*PROBLEM DESCRIPTION*
Identify all lines in the data containing the string "mereka". Copy them out.

Stored items

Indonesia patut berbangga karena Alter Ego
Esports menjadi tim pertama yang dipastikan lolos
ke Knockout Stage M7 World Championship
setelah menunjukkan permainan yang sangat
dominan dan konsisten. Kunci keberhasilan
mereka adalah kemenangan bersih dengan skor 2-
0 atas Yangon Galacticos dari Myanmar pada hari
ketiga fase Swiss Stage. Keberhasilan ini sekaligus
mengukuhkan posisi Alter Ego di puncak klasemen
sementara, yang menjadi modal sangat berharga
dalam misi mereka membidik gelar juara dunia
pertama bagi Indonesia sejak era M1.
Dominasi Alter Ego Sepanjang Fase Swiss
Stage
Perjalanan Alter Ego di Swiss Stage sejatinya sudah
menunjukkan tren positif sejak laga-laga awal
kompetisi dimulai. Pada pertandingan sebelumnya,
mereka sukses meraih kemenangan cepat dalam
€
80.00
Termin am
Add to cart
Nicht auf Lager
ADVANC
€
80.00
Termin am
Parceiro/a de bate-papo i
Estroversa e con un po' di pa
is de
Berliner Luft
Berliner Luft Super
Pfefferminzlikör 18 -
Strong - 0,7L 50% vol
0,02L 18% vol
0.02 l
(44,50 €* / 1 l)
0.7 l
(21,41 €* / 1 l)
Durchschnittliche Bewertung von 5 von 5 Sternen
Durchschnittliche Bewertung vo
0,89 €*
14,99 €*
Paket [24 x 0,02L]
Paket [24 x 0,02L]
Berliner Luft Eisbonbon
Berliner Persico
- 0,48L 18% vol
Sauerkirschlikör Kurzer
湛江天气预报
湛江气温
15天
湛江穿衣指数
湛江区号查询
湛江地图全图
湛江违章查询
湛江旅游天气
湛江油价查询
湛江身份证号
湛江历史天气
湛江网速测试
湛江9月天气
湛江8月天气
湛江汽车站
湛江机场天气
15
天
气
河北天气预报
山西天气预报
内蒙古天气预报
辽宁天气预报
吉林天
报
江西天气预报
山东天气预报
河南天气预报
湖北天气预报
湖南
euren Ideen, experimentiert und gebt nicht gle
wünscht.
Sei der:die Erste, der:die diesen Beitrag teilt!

*PROBLEM SOLUTION*
mereka adalah kemenangan bersih dengan skor 2-
dalam misi mereka membidik gelar juara dunia
mereka sukses meraih kemenangan cepat dalam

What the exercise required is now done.